Food for thought for the 4th of July:
In his July 3, 2017, opinion letter, David Leonhardt wrote:
About a decade ago, I went on a search for swing voters. It didn’t go well. . . .
Unfortunately, I couldn’t manage to find any actual swing voters. People would tell me they voted for both parties. But when I pressed them about when they had last voted for the party that they usually did not support, they’d come up blank. They had voted either for both George Bushes and Bob Dole or for John Kerry, Al Gore and Bill Clinton.
It was clear, however, that they liked thinking of themselves as standing apart from the two political parties.
Leonhardt cited to a recent, provocative Op-Ed piece, The Problem With Participatory Democracy Is the Participants, in which Eitan Hersh decried the rise of what he called “political hobbyism.”

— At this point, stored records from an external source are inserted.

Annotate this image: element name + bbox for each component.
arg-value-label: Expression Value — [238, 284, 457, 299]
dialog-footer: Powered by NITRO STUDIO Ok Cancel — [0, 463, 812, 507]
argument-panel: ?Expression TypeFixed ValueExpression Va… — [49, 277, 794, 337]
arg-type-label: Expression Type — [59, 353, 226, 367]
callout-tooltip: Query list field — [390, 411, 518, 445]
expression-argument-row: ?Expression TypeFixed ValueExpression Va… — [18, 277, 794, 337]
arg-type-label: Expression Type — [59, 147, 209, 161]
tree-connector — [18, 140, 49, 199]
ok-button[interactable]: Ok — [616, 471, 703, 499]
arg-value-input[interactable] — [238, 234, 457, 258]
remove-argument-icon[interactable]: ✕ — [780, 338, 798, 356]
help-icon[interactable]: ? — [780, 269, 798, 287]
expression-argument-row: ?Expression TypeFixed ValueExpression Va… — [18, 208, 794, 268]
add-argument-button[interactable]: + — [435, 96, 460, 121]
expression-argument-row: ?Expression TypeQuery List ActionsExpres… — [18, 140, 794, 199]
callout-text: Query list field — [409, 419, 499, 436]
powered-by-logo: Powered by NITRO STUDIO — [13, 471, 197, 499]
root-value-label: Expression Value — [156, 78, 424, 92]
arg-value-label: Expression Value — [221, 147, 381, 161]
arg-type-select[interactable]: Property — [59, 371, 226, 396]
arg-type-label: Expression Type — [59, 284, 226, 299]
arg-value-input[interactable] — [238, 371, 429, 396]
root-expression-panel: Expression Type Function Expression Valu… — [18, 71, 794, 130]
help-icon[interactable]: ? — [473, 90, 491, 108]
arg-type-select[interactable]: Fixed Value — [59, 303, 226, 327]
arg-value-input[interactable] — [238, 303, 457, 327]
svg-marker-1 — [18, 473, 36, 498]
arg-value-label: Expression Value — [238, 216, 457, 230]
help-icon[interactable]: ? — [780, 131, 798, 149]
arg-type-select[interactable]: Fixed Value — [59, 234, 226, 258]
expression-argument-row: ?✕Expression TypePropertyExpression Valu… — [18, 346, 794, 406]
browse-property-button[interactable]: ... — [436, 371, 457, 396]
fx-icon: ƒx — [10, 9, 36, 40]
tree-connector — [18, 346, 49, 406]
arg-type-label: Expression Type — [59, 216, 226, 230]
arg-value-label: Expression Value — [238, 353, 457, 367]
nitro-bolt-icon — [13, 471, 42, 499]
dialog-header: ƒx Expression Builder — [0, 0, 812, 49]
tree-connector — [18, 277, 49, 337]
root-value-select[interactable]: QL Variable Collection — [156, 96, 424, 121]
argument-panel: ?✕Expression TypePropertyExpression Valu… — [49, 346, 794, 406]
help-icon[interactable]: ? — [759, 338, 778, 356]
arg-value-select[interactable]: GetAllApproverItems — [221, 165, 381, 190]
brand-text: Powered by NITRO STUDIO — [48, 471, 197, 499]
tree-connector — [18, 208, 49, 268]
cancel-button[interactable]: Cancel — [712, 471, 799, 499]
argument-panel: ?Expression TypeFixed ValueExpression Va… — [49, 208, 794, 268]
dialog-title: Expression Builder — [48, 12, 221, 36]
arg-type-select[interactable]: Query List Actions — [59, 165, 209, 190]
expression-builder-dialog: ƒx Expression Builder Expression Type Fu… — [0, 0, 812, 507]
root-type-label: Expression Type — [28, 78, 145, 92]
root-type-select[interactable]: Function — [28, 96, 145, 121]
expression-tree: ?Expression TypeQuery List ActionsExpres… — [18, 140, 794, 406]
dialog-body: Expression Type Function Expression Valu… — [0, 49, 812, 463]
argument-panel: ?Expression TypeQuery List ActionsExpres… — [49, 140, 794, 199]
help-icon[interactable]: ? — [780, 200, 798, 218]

Political hobbyism might not be so bad if it complemented mundane but important forms of participation. The problem is that hobbyism is replacing other forms of participation, like local organizing, supporting party organizations, neighbor-to-neighbor persuasion, even voting in midterm elections — the 2014 midterms had the lowest level of voter participation in over 70 years.
When asked for advice in response to the article, Hersh wrote, among other things:
“Join the local political party org. You don’t need to agree with everything it stands for. You can actually help shape what it stands for”. . . . Hersh concluded by saying that social change requires “committing to imperfect institutions.”
Leonhardt concluded, “He’s right. It’s easy and fashionable to decry our two highly flawed political parties. It also does relatively little good.”